This project visualizes Residential Energy Consumption Survey (RECS) 2009 (n-dimensional data) and uses feature reduction techniques to find what are the factors which have the most impact on residential energy usage
- Prepare a RECS 2009 data, which is a high-dimensional dataset
- Understand challenges with visual interpretation of the raw data
- Reduce the dataset to 2 dimensions by using t-SNE for plotting and interpretation
- Assess if the type of housing unit feature's impacts on the energy consumption pattern of US households
You will need a python 3 interpreter with the following packages:
- jupyter notebook
- scikit learn
- scipy
- matplotlib
- pandas
- seaborn
- sqlite3
- regular expression
- Clone (or download) the repository:
git clone https://github.com/sakshi-mishra/modeling_and_analysing_RECS_data_using_dimensionality_reduction-_and_t-SNE.git
- Open/Run the jupyter notebook t-SNE_with RECS_2009_final_version.ipynb
- reading big dataset from csv format and writing it to different file format databases (sql)

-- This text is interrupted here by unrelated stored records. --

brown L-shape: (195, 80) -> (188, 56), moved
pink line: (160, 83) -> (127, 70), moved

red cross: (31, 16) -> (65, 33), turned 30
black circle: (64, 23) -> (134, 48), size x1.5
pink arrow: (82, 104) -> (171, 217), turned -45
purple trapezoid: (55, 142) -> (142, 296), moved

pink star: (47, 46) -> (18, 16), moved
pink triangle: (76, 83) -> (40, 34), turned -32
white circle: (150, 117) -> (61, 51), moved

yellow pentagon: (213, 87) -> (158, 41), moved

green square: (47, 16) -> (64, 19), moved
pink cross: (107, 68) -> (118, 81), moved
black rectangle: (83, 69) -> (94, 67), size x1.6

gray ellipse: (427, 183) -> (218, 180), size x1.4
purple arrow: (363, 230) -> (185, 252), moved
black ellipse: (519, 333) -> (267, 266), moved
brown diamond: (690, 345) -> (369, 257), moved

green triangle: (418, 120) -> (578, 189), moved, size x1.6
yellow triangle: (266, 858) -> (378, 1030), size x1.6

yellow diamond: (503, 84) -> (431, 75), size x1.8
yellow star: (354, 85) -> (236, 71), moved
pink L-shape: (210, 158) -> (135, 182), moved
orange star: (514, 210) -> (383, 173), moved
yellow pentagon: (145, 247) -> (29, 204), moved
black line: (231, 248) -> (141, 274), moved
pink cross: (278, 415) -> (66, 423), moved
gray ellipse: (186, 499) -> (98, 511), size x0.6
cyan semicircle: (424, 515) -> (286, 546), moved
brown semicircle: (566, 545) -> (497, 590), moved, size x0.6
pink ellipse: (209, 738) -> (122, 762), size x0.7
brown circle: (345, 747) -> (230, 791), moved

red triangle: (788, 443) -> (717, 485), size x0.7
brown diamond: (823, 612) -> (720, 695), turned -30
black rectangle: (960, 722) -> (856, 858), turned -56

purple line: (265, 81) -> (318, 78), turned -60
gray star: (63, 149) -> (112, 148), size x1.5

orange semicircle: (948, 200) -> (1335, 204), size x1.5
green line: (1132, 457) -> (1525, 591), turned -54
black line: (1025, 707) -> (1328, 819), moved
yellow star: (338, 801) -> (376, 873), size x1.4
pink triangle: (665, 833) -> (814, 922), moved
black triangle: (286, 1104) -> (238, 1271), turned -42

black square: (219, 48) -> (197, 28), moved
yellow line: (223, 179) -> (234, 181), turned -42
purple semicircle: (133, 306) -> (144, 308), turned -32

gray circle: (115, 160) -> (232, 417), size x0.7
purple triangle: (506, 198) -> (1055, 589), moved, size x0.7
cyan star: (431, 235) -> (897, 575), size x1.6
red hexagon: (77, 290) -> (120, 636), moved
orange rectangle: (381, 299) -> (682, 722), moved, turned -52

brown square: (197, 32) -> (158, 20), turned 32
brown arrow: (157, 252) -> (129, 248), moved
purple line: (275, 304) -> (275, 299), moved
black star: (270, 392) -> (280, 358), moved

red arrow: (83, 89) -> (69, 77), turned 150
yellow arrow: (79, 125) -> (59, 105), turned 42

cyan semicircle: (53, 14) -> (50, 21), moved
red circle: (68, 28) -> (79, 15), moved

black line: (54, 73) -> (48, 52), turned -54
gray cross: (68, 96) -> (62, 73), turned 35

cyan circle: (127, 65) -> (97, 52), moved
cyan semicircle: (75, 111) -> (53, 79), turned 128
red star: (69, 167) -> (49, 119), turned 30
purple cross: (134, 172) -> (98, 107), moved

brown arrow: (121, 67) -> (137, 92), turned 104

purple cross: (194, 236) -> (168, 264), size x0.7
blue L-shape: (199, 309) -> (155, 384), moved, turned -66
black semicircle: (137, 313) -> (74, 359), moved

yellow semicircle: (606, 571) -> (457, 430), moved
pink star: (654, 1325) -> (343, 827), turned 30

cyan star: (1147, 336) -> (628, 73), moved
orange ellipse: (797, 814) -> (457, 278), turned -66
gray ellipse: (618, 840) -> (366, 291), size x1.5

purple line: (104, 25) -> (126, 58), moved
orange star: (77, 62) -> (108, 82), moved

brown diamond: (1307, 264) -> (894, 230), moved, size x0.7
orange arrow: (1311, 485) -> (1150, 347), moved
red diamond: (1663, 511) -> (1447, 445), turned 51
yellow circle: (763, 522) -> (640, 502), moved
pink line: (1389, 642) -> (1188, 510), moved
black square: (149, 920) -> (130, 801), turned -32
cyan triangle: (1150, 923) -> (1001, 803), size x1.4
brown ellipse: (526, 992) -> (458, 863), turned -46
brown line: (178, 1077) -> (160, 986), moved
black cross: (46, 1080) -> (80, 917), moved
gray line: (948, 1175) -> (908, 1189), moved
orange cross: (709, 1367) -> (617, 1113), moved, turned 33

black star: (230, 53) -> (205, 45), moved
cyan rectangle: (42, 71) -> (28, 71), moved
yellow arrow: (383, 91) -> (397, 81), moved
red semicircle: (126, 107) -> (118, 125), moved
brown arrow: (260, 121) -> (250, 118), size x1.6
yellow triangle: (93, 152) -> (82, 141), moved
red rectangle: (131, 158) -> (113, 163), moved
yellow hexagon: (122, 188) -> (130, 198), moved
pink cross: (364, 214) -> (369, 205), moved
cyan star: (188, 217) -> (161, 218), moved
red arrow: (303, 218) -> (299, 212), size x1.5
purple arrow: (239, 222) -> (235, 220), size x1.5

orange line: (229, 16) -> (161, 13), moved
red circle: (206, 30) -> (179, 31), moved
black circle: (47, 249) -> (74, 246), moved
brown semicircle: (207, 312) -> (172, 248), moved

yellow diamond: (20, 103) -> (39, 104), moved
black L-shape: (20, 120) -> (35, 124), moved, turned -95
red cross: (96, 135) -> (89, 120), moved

- data-cleaning: removing character features values and replacing nans.
- data-transformation: normalization and applying transformation techniques during the feature reduction stage.
- Visualization: ploting the data in the reduced dimentionality
- t-SNE algorithm implementation: reducing the data into two dimensions and creating effective 2-D plot.
I have download the RECs 2009 data from eia's website: https://www.eia.gov/consumption/residential/data/2009/index.php?view=microdata
Note: Please read the Notes and Observations throughout the Notebook to understand the approach, concepts used, and flow of the project.